Llegaba al café y después de un rato notaba que la mesa se tambaleaba, provocando que el café que bebía se derramara, y eso, para mí, francamente era una desgracia. Trataba de calmarme, de no prorrumpir un escandaloso grito de impotencia. Pasados los minutos, cuando por fin me daba a la tarea de anotar fragmentos de la lectura en turno, caí en cuenta que la mesa bailaba, que mi caligrafía, horrenda donde las haya, se hacía aún más borrascosa.

La mohína volvía a resurgir, el ojo me temblaba y malograba con mi berrinche una tarde nublada, un café sobriamente rico, una lectura entretenida. Alguien me aconsejó que cada vez que fuera al café llevara conmigo una corcholata de metal o, en su defecto, una barra de chocolate envuelta en al menos dos hojas de papel. Esto para poder remediar la cojera de la mesa.

Descarté de inmediato las corcholatas, soy torpe y temí que fuera a cortarme un dedo con ellas al tratar de sacarlas del bolsillo de mi pantalón. Así que comencé a llevar un chocolate, con doble envoltura, al café. Asunto arreglado. Las hojas de papel que recubrían la barra de chocolate, bien dobladas, reparaban la cojera de la mesa. El café ya no se derramaba y mi caligrafía volvía a ser, a secas, horrible. Le tomé gusto al chocolate, sobre todo al amargo. A veces, cuando pasaba por alto la cojera de la mesa del café, tomaba una de las hojas del chocolate y escribía patrañas, recados y recordatorios (jamás recordados). Hace ya tiempo que trascribí algunas de esas patrañas relacionadas con el chocolate. Lo que sigue, es una breve muestra.

 

Casi todas las mujeres son bellas, salvo las que se abstienen de comer chocolate alguna vez en su vida

*Quienes no soportan la infelicidad de su vecino en la oficina tienden a dar chocolates de regalo en fechas poco festivas.

*Su extraña forma de abrazar al cónyuge hasta el sofoco tenía que ver con la ingesta de barras de chocolate oscuro a primera hora del amanecer.

*Cometió delitos y rompió normas que aún los más legos respetan, pero jamás se sintió culpable de beber aquella taza con chocolate abandonada y sin misericordia en la mesa de su ex pareja.

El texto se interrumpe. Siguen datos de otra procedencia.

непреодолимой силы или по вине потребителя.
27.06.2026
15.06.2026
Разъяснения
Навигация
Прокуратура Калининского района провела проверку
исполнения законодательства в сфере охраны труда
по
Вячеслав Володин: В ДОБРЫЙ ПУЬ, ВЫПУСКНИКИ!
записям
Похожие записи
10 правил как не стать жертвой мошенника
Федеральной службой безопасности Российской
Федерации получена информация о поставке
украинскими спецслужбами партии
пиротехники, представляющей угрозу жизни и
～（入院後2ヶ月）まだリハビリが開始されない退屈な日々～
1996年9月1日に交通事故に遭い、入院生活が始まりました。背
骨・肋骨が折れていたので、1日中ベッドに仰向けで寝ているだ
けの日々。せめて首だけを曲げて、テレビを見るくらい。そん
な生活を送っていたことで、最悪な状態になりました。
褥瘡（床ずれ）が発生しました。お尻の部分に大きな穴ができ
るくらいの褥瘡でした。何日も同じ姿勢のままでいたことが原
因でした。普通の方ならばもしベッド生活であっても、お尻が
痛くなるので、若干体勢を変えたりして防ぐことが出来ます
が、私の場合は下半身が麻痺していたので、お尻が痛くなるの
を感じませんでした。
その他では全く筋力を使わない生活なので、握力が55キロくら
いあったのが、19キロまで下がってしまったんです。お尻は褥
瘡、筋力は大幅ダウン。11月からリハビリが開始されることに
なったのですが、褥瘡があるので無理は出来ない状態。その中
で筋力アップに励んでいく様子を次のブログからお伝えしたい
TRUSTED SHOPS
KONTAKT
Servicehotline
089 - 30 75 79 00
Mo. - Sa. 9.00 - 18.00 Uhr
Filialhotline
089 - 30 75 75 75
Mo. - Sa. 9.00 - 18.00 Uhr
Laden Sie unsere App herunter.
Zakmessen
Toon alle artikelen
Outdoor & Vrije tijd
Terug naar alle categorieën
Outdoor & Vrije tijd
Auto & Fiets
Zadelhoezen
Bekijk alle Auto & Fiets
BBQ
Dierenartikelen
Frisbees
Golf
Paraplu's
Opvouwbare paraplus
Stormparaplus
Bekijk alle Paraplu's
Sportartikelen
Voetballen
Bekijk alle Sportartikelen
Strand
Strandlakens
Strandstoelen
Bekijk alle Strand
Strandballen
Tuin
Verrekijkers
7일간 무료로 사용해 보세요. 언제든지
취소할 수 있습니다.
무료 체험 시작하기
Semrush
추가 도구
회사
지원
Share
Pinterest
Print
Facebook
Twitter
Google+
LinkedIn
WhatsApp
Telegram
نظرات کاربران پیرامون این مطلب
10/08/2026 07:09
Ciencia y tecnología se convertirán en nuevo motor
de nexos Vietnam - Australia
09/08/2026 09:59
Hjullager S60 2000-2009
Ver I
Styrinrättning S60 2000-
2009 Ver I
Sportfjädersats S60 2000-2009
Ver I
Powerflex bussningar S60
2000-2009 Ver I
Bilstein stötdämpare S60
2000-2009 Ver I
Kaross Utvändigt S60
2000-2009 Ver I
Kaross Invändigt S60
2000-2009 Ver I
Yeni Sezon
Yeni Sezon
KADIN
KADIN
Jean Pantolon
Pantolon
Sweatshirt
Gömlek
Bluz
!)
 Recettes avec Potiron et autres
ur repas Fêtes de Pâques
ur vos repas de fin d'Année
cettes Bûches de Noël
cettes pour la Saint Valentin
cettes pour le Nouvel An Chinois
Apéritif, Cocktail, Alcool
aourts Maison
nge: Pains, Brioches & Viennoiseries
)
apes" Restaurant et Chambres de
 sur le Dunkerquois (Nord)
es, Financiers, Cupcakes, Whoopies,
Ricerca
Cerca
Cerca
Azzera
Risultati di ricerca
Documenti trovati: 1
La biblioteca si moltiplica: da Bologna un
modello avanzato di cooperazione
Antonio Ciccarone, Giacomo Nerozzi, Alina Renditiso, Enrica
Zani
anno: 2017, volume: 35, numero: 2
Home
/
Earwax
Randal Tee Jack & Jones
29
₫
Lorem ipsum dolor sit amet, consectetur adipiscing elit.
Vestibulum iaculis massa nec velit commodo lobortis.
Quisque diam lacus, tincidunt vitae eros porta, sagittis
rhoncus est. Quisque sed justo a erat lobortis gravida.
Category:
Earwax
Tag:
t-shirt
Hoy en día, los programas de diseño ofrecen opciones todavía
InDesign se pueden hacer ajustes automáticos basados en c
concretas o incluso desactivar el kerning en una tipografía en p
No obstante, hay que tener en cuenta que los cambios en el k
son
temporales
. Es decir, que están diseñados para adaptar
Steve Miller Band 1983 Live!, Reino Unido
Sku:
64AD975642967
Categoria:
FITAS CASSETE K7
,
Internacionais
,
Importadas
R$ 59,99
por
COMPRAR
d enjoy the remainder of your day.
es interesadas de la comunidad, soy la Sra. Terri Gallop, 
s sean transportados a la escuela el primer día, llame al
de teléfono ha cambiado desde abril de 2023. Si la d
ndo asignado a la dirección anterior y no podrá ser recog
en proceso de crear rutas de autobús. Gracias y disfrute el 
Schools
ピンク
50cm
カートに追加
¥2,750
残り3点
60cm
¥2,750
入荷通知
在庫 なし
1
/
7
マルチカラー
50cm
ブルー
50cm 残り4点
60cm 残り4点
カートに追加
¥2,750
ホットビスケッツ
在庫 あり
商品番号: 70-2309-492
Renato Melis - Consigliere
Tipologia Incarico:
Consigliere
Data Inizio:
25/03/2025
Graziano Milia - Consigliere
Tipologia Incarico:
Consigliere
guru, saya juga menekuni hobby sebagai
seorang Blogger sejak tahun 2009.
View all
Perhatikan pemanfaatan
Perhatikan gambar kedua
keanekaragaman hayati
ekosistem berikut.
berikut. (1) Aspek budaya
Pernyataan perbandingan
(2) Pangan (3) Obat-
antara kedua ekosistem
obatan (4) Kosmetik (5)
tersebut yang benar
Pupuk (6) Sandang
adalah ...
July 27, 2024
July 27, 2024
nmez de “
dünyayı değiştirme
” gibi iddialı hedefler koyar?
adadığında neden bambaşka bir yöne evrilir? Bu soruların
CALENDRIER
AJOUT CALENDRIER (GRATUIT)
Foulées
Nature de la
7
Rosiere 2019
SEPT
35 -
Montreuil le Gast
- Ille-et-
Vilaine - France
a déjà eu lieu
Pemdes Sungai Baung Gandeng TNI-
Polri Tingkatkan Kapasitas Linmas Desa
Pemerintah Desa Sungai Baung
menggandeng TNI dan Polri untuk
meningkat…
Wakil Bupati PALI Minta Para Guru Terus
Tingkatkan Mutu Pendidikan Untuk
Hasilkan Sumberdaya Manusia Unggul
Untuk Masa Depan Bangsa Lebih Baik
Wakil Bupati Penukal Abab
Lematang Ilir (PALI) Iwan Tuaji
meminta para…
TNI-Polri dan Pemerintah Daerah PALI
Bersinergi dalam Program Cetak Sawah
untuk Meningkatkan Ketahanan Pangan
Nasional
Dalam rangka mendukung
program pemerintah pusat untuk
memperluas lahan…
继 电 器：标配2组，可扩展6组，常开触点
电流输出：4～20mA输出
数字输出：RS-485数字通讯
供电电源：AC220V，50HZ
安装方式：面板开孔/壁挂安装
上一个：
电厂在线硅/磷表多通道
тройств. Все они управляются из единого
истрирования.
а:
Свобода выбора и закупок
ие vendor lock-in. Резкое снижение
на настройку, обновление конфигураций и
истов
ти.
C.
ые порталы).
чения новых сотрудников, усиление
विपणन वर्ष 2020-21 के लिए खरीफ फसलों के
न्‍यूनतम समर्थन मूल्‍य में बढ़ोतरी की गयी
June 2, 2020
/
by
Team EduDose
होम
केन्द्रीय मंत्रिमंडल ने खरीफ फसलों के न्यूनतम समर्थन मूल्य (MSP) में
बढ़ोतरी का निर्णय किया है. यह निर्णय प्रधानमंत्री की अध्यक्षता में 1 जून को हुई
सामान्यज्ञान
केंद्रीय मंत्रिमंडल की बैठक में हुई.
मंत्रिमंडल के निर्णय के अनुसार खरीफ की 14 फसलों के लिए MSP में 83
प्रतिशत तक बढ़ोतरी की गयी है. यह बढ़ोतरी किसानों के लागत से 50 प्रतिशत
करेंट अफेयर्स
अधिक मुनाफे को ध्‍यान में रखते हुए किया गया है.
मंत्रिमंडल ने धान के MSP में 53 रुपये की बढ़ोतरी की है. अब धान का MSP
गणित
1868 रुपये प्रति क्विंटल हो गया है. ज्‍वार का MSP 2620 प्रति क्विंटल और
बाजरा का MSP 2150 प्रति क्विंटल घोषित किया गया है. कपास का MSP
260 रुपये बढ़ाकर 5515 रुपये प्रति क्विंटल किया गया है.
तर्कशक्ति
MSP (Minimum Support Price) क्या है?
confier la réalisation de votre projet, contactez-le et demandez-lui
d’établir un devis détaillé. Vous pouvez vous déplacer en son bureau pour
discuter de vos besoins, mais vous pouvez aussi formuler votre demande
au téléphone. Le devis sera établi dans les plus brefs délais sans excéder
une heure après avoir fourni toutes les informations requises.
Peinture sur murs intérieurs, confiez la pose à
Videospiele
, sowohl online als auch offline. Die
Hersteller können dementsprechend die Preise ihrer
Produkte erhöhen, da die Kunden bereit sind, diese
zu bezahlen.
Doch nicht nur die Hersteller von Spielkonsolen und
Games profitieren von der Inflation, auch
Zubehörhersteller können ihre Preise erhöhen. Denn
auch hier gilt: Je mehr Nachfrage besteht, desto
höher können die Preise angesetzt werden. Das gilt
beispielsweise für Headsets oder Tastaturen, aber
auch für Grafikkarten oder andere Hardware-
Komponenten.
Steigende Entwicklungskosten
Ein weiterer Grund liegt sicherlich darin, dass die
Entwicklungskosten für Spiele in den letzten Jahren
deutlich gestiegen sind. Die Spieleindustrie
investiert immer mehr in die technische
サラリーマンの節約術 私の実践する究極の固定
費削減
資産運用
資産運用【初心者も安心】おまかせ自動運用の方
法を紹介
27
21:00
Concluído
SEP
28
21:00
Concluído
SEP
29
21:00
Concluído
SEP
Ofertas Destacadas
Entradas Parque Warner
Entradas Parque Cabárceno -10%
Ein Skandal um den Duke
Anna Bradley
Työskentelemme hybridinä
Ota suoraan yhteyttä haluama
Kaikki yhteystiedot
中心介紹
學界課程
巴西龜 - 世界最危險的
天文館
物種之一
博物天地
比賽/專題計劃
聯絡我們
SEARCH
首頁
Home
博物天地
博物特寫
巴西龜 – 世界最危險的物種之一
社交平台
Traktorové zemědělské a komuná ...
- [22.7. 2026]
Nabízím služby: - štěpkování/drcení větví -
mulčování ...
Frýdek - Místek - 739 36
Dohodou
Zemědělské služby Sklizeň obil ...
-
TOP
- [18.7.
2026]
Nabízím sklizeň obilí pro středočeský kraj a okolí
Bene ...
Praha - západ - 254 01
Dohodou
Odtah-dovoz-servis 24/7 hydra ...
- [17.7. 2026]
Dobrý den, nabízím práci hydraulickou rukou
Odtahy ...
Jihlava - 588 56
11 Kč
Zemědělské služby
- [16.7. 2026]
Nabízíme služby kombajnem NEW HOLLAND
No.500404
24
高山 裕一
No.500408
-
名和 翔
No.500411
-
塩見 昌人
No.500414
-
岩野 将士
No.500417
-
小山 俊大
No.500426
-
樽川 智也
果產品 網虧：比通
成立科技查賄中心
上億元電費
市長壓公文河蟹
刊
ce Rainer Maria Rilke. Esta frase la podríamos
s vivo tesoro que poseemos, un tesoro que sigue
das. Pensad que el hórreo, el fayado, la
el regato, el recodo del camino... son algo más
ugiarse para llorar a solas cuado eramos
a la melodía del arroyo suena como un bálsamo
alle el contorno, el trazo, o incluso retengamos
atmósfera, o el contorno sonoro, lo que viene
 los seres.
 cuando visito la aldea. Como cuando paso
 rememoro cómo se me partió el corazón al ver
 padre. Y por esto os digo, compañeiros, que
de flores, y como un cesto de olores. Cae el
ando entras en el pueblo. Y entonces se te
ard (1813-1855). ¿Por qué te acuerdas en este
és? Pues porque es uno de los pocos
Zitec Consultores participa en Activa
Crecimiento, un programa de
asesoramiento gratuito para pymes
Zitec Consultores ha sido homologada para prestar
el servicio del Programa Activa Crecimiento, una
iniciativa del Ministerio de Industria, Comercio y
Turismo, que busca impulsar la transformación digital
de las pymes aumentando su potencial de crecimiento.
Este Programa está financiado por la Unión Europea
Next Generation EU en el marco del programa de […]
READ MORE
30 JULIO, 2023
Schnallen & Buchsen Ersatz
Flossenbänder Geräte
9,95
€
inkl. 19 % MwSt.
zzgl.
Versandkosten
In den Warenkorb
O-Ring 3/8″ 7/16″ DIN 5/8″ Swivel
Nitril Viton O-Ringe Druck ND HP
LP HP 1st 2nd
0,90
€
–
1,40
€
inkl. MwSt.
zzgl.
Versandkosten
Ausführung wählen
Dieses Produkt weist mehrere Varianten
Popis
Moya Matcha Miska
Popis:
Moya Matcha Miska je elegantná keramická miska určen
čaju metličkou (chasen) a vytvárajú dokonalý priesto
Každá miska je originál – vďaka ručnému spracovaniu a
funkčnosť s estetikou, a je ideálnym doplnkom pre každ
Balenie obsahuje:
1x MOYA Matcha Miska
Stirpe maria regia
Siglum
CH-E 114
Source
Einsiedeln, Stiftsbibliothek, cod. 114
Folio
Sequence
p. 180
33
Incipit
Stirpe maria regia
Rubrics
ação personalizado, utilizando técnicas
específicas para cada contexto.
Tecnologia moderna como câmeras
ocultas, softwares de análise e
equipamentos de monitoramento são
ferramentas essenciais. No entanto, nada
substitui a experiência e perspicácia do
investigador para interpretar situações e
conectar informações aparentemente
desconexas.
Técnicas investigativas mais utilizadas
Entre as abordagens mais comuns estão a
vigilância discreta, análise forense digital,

*Ella dignificó la gordura cuando confesó que sólo había consumido chocolate los últimos cuarenta años de su vida; harinas y derivados nunca estuvieron a la altura de su paladar.

*Pasteleros y reposteros no creyeron prudente asistir al sepelio de uno de sus colegas, pues amó tanto el chocolate que pidió ser sepultado en una caja de cartón propia de este manjar, y no le pareció extravagancia solicitar al servicio funerario que se le envolviera en papel dorado dejando las mantas blancas para otros clientes.

*Quien se tortura con dietas que excluyan el chocolate en su alimentación sabe que no tiene al nutriólogo de cabecera en la lista de sus amistades más preciadas.

Quebrantos y discordias en el corazón impiden disfrutar el chocolate amargo, se le consume con tal avidez como sí aún se besaran los labios desapasionados de la ausente

*Quien detesta lavar platos suspira alegremente cuando ve en la minuta del menú pastel de chocolate como postre.

*Un casimir sin mácula de chocolate no quiere decir pulcritud y decoro de modales, sino tristeza y desolación.

*No sobra hacerle notar al erudito en plagios de toda índole que la armada suiza en el siglo XIX racionó con barras de chocolate a su ejército omitiendo que ya los aztecas lo hacían bajo el imperio de Moctezuma II, sólo que en forma líquida vertida en recipientes de oro.

*La miseria espiritual del viudo consistía en posponer la taza de chocolate caliente para épocas menos aciagas en su vida.

*Un astrónomo dijo que sólo el rostro de un niño moteado de chocolate es más bello que el nacimiento de las estrellas. No mentía.

*A falta de chocolates cualquier relación amorosa termina en debacle o soltería forzada.

*Un cuento para niños es macabro cuando alguno de sus personajes repudia el chocolate.

*No encontró a Dios en el armonioso sistema tomista, tampoco en las sutiles disertaciones de Duns Scoto. Descartes y sus razonamientos francamente le parecieron obscenos. Kant la desilusionó por completo, pero fue en los almanaques de alta repostería, en los cuales se detallan especies y recetas de chocolate, donde Dios se le manifestó.